ガレージにいる時、スープはいつもグレーのつなぎを着ている。上半身から足の先まで繋がった脱ぐのが大変そうな服をまとっているが、彼が脱ぎづらさに文句を言っているところをミリアムは見たことがない。
「そうだったのね」
「ところで。ミリアムさん、後ろの彼は? どなたっすか?」
スープに尋ねられて、ミリアムはロゼットの存在を思い出す。
「あぁ、そうだったわ。彼、仮ではあるけれど、仲間入りすることになったのよ」
「仲間入り?」
「ロゼットよ。彼は能力者なの。でも、私と同じように、ここの人たちの味方をしようとしてくれているわ」
ミリアムの紹介を聞いた瞬間、スープは近くの黒い自動車の後ろに隠れた。唐突な行動にミリアムは驚く。その数秒後、スープは車の陰から少しだけ覗いた。
「能力者は……怖いっすよ……」
スープは両足を激しく震わせていた。
「どうしてそんなに恐れるの? 怖がる必要はないわ、スープ」
ミリアムは困惑したような顔をする。
その後ろに立っているロゼットは真顔のまま。
「ム、ムムム、ムリ……」
「待って。私のことは怖がらないじゃない」
「そりゃ、ミリアムさんは……大丈夫すけど……」
「だったらロゼットも大丈夫よ。私と同じようなものだわ」
「それは違うっすよ! 同じじゃないっす!」
怯えてしまって到底まともに話せそうにないスープを見て、ミリアムは呆れたような顔をする。腕組みをして、溜め息を漏らし、「まったくもう……。どうしてそうなの」と呟いた。
「ミリアムさん。彼は能力者が苦手なのですね?」
「えぇ。そうみたいね」
「無理にとは言いません。彼が僕のことを恐れるのなら、今は次へ行きましょう」
「まぁ……そうね。それしかないわよね」
結局、スープがロゼットとまともに交流することはなかった。
「スープ、じゃ、私たちは移動するわね」
「オ、オッケーす!」
その後もミリアムはロゼットを連れていろんなところへ行った。
一人で行くことには慣れていても、誰かと行くことには慣れておらず、誰かと共に歩くのは彼女にとって新鮮なことだった。

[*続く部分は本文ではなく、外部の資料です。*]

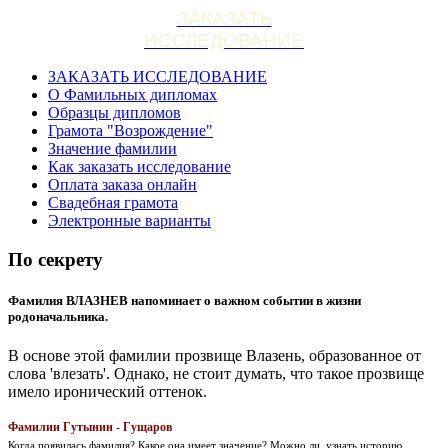
ЗАКАЗАТЬ
ИССЛЕДОВАНИЕ
ЗАКАЗАТЬ ИССЛЕДОВАНИЕ
О Фамильных дипломах
Образцы дипломов
Грамота "Возрождение"
Значение фамилии
Как заказать исследование
Оплата заказа онлайн
Свадебная грамота
Электронные варианты
По секрету
Фамилия ВЛАЗНЕВ напоминает о важном событии в жизни
родоначальника.
В основе этой фамилии прозвище Влазень, образованное от
слова 'влезать'. Однако, не стоит думать, что такое прозвище
имело иронический оттенок.
Фамилии Гутынин - Гущаров
Когда появилась фамилия? Какое она имеет значение? Можно ли, узнать историю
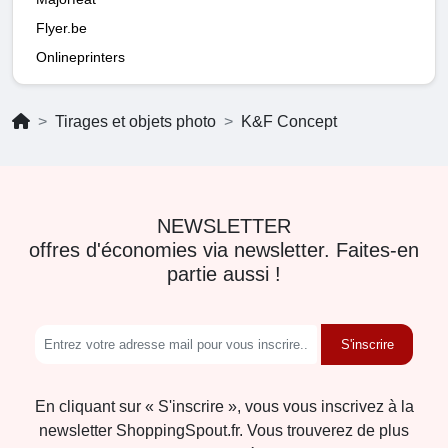
Flyer.be
Onlineprinters
Tirages et objets photo
K&F Concept
NEWSLETTER
offres d'économies via newsletter. Faites-en
partie aussi !
S'inscrire
En cliquant sur « S'inscrire », vous vous inscrivez à la
newsletter ShoppingSpout.fr. Vous trouverez de plus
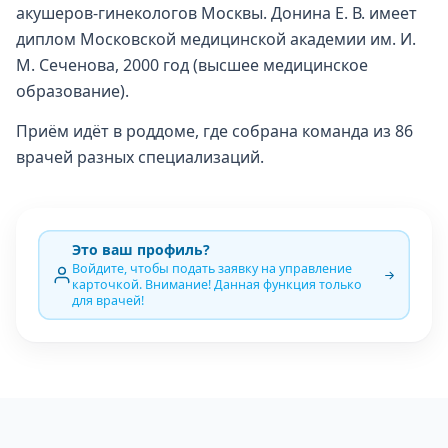
акушеров-гинекологов Москвы. Донина Е. В. имеет
диплом Московской медицинской академии им. И.
М. Сеченова, 2000 год (высшее медицинское
образование).
Приём идёт в роддоме, где собрана команда из 86
врачей разных специализаций.
Это ваш профиль?
Войдите, чтобы подать заявку на управление
карточкой. Внимание! Данная функция только
для врачей!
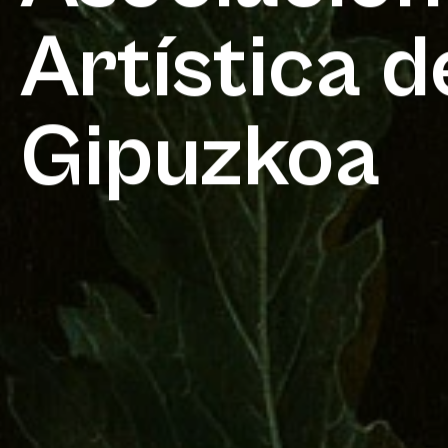
Artística d
Gipuzkoa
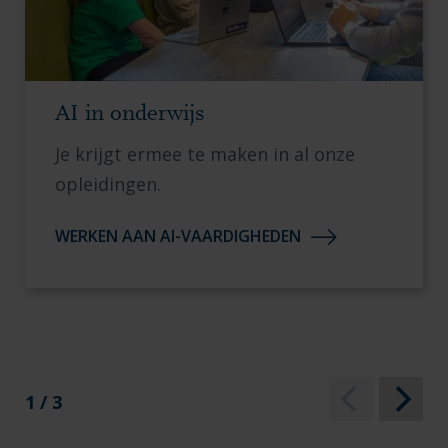
AI in onderwijs
Je krijgt ermee te maken in al onze
opleidingen.
WERKEN AAN AI-VAARDIGHEDEN
1 / 3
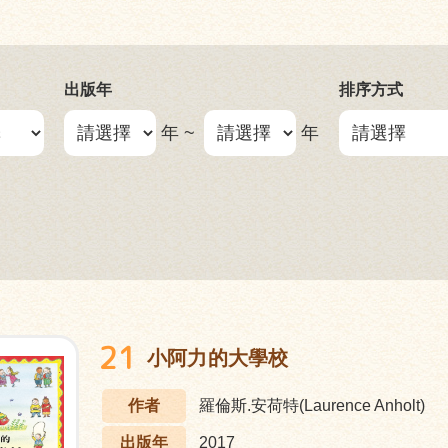
出版年
排序方式
年 ~
年
21
小阿力的大學校
作者
羅倫斯.安荷特(Laurence Anholt)
出版年
2017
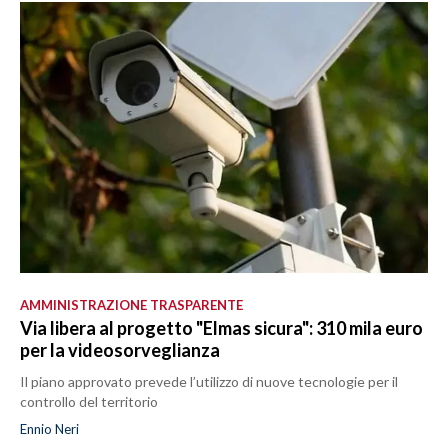
AMMINISTRAZIONE TRASPARENTE
Via libera al progetto "Elmas sicura": 310 mila euro
per la videosorveglianza
Il piano approvato prevede l’utilizzo di nuove tecnologie per il
controllo del territorio
Ennio Neri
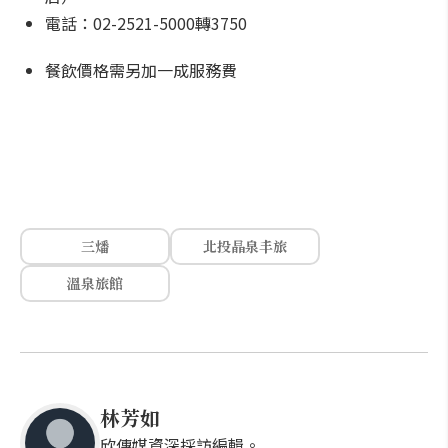
電話：02-2521-5000轉3750
餐飲價格需另加一成服務費
三燔
北投晶泉丰旅
溫泉旅館
林芳如
欣傳媒資深採訪編輯。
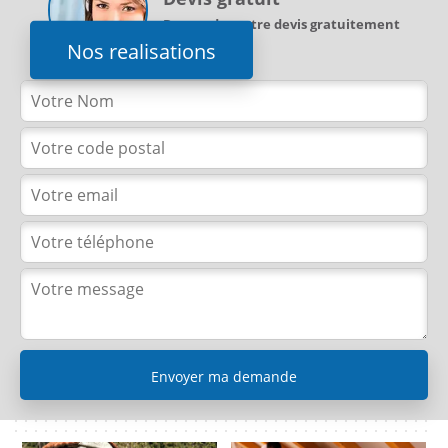
Demandez votre devis gratuitement
Nos realisations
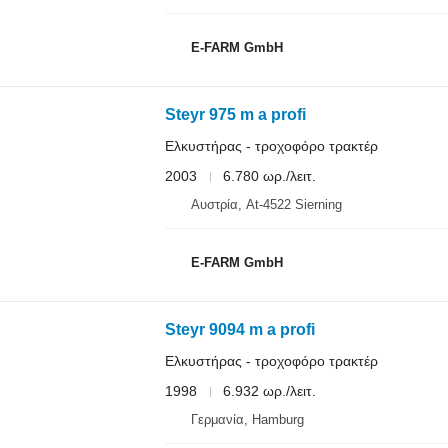
E-FARM GmbH
Steyr 975 m a profi
Ελκυστήρας - τροχοφόρο τρακτέρ
2003
6.780 ωρ./λειτ.
Αυστρία, At-4522 Sierning
E-FARM GmbH
Steyr 9094 m a profi
Ελκυστήρας - τροχοφόρο τρακτέρ
1998
6.932 ωρ./λειτ.
Γερμανία, Hamburg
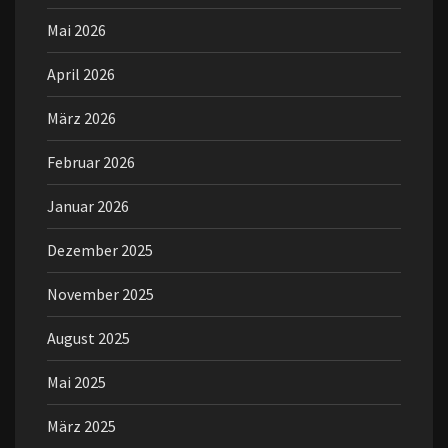
Mai 2026
April 2026
März 2026
Februar 2026
Januar 2026
Dezember 2025
November 2025
August 2025
Mai 2025
März 2025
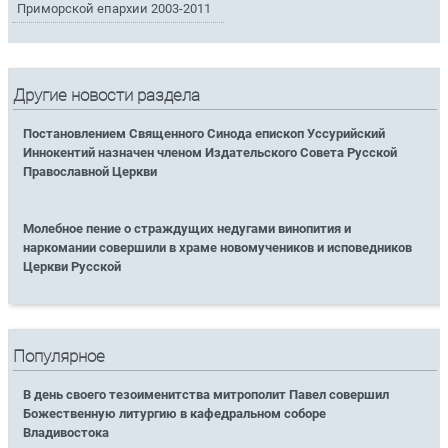
Приморской епархии 2003-2011
Другие новости раздела
Постановлением Священного Синода епископ Уссурийский
Иннокентий назначен членом Издательского Совета Русской
Православной Церкви
Молебное пение о страждущих недугами винопития и
наркомании совершили в храме новомучеников и исповедников
Церкви Русской
Популярное
В день своего тезоименитства митрополит Павел совершил
Божественную литургию в кафедральном соборе
Владивостока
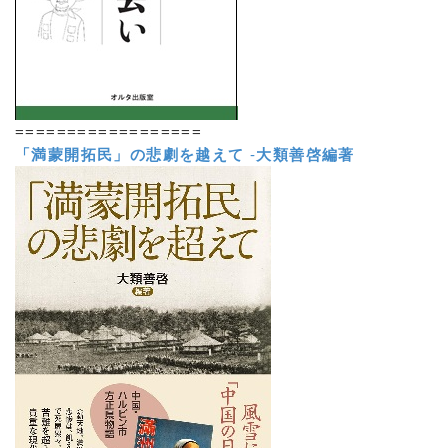
==================
「満蒙開拓民」の悲劇を越えて
-
大類善啓編著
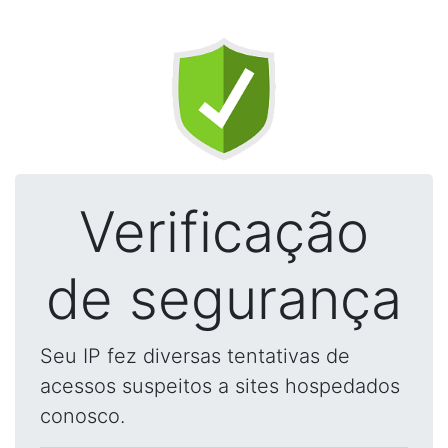
Verificação
de segurança
Seu IP fez diversas tentativas de
acessos suspeitos a sites hospedados
conosco.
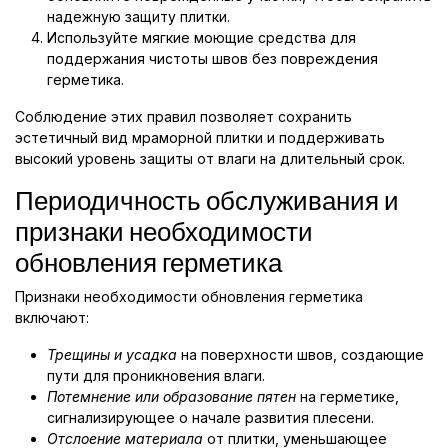
надежную защиту плитки.
Используйте мягкие моющие средства для
поддержания чистоты швов без повреждения
герметика.
Соблюдение этих правил позволяет сохранить
эстетичный вид мраморной плитки и поддерживать
высокий уровень защиты от влаги на длительный срок.
Периодичность обслуживания и
признаки необходимости
обновления герметика
Признаки необходимости обновления герметика
включают:
Трещины и усадка
на поверхности швов, создающие
пути для проникновения влаги.
Потемнение или образование пятен
на герметике,
сигнализирующее о начале развития плесени.
Отслоение материала
от плитки, уменьшающее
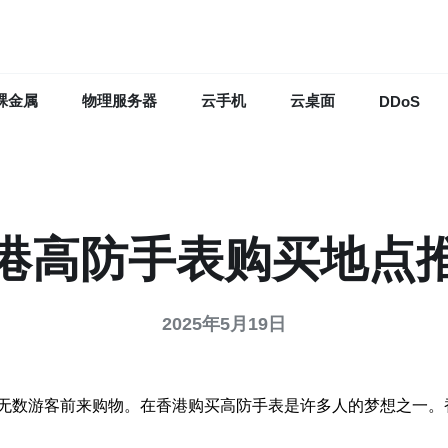
裸金属
物理服务器
云手机
云桌面
DDoS
港高防手表购买地点
2025年5月19日
无数游客前来购物。在香港购买高防手表是许多人的梦想之一。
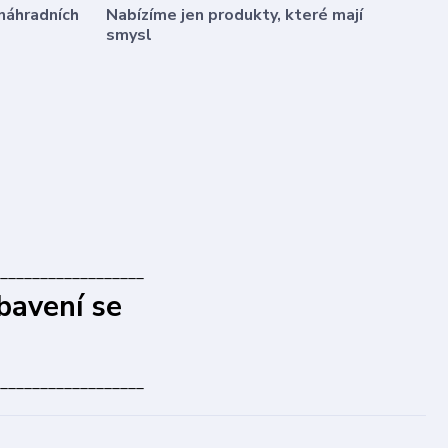
náhradních
Nabízíme jen produkty, které mají
smysl
__________________
bavení se
__________________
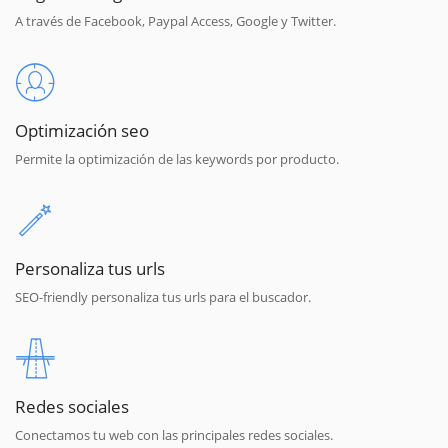
A través de Facebook, Paypal Access, Google y Twitter.
Optimización seo
Permite la optimización de las keywords por producto.
Personaliza tus urls
SEO-friendly personaliza tus urls para el buscador.
Redes sociales
Conectamos tu web con las principales redes sociales.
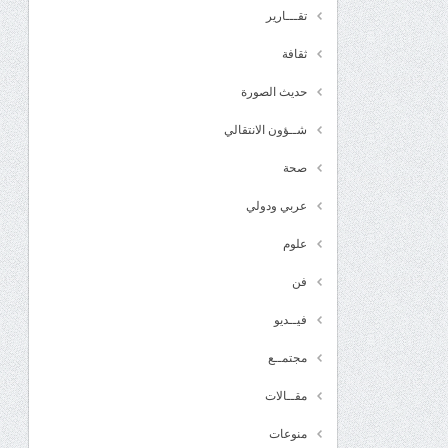
تقـــارير
ثقافة
حديث الصورة
شــؤون الانتقالي
صحة
عربي ودولي
علوم
فن
فيــديو
مجتمــع
مقــالات
منوعات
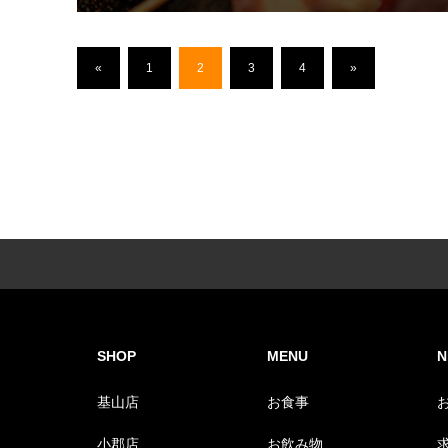
«
1
2
3
4
»
SHOP
MENU
N
基山店
お食事
小郡店
お飲み物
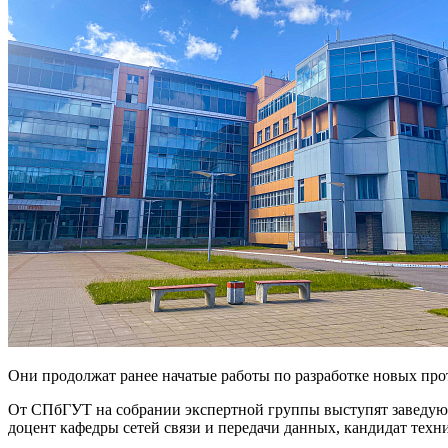
Они продолжат ранее начатые работы по разработке новых про
От СПбГУТ на собрании экспертной группы выступят заведую
доцент кафедры сетей связи и передачи данных, кандидат тех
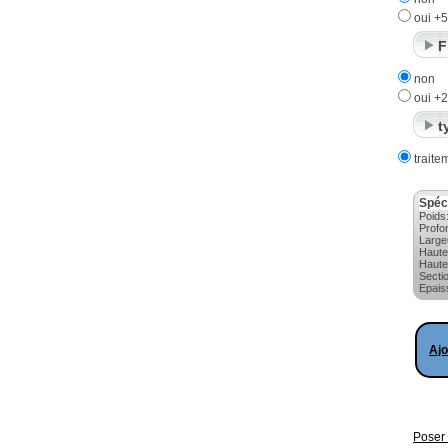
oui +
F
non
oui +
t
traite
Spéc
Poids
Profo
Large
Haute
Haute
Secti
Epais
Ajo
Poser 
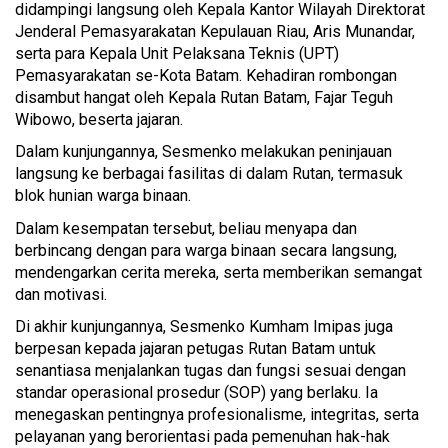
didampingi langsung oleh Kepala Kantor Wilayah Direktorat
Jenderal Pemasyarakatan Kepulauan Riau, Aris Munandar,
serta para Kepala Unit Pelaksana Teknis (UPT)
Pemasyarakatan se-Kota Batam. Kehadiran rombongan
disambut hangat oleh Kepala Rutan Batam, Fajar Teguh
Wibowo, beserta jajaran.
Dalam kunjungannya, Sesmenko melakukan peninjauan
langsung ke berbagai fasilitas di dalam Rutan, termasuk
blok hunian warga binaan.
Dalam kesempatan tersebut, beliau menyapa dan
berbincang dengan para warga binaan secara langsung,
mendengarkan cerita mereka, serta memberikan semangat
dan motivasi.
Di akhir kunjungannya, Sesmenko Kumham Imipas juga
berpesan kepada jajaran petugas Rutan Batam untuk
senantiasa menjalankan tugas dan fungsi sesuai dengan
standar operasional prosedur (SOP) yang berlaku. Ia
menegaskan pentingnya profesionalisme, integritas, serta
pelayanan yang berorientasi pada pemenuhan hak-hak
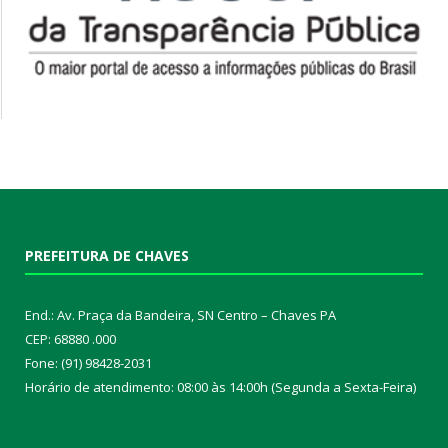
PREFEITURA DE CHAVES
End.: Av. Praça da Bandeira, SN Centro – Chaves PA
CEP: 68880 .000
Fone: (91) 98428-2031
Horário de atendimento: 08:00 às 14:00h (Segunda a Sexta-Feira)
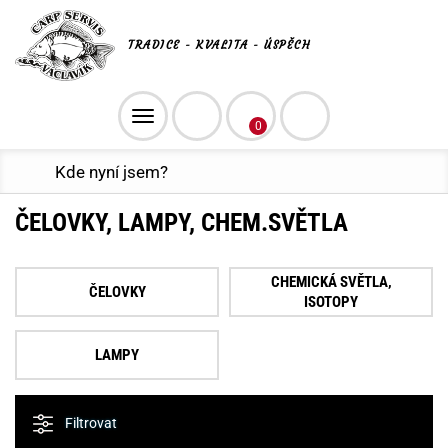
TRADICE - KVALITA - ÚSPĚCH
Toggle
0
navigation
Kde nyní jsem?
ČELOVKY, LAMPY, CHEM.SVĚTLA
CHEMICKÁ SVĚTLA,
ČELOVKY
ISOTOPY
LAMPY
Filtrovat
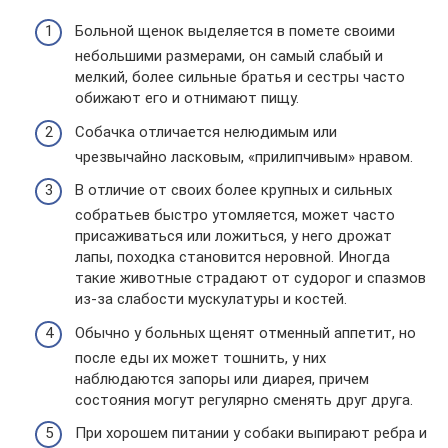
Больной щенок выделяется в помете своими
небольшими размерами, он самый слабый и
мелкий, более сильные братья и сестры часто
обижают его и отнимают пищу.
Собачка отличается нелюдимым или
чрезвычайно ласковым, «прилипчивым» нравом.
В отличие от своих более крупных и сильных
собратьев быстро утомляется, может часто
присаживаться или ложиться, у него дрожат
лапы, походка становится неровной. Иногда
такие животные страдают от судорог и спазмов
из-за слабости мускулатуры и костей.
Обычно у больных щенят отменный аппетит, но
после еды их может тошнить, у них
наблюдаются запоры или диарея, причем
состояния могут регулярно сменять друг друга.
При хорошем питании у собаки выпирают ребра и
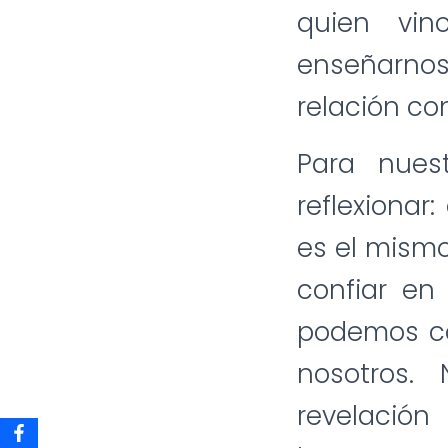
quien vin
enseñarnos
relación con
Para nuest
reflexionar
es el mism
confiar en
podemos co
nosotros.
revelació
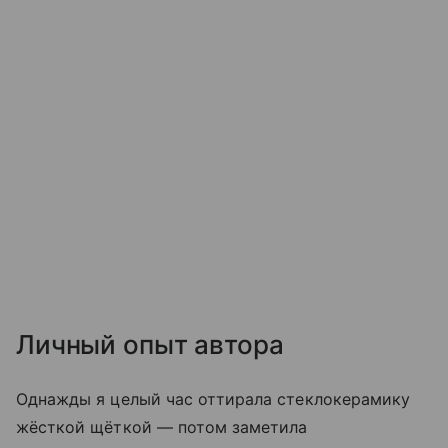
Личный опыт автора
Однажды я целый час оттирала стеклокерамику
жёсткой щёткой — потом заметила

また、能力者であるロゼットを連れて歩いたことによって、改めて感じたこともある。非能力者たちが能力者をどんな風に見るか、である。
ここにいる者たちは、今は、ミリアムのことを信頼している。それゆえ、能力者であっても、ミリアムは仲間に入れてもらえている。でも、そうでない能力者がこの場所へ入ったら、そういうわけにはいかない。ミリアムは、その事実を再確認することになった。
「大丈夫? ロゼット。心折れてない?」
「問題ありません」
「そう……貴方って、強いのね」
「いえ、そんなことはありませんよ。この反応は想像できていました。だから平気なのですよ」
気づかぬうちにかなり時間が経過していて、いつの間にやら夕方が近づいてきていた。
「ロゼット、これからはどうする?」
「僕は用事があるので一旦帰ります」
ロゼットが妙にきっぱりと言ったものだから、ミリアムは怪訝な顔になる。
「……用事?」
それに対し、ロゼットは微かに笑みを浮かべて返す。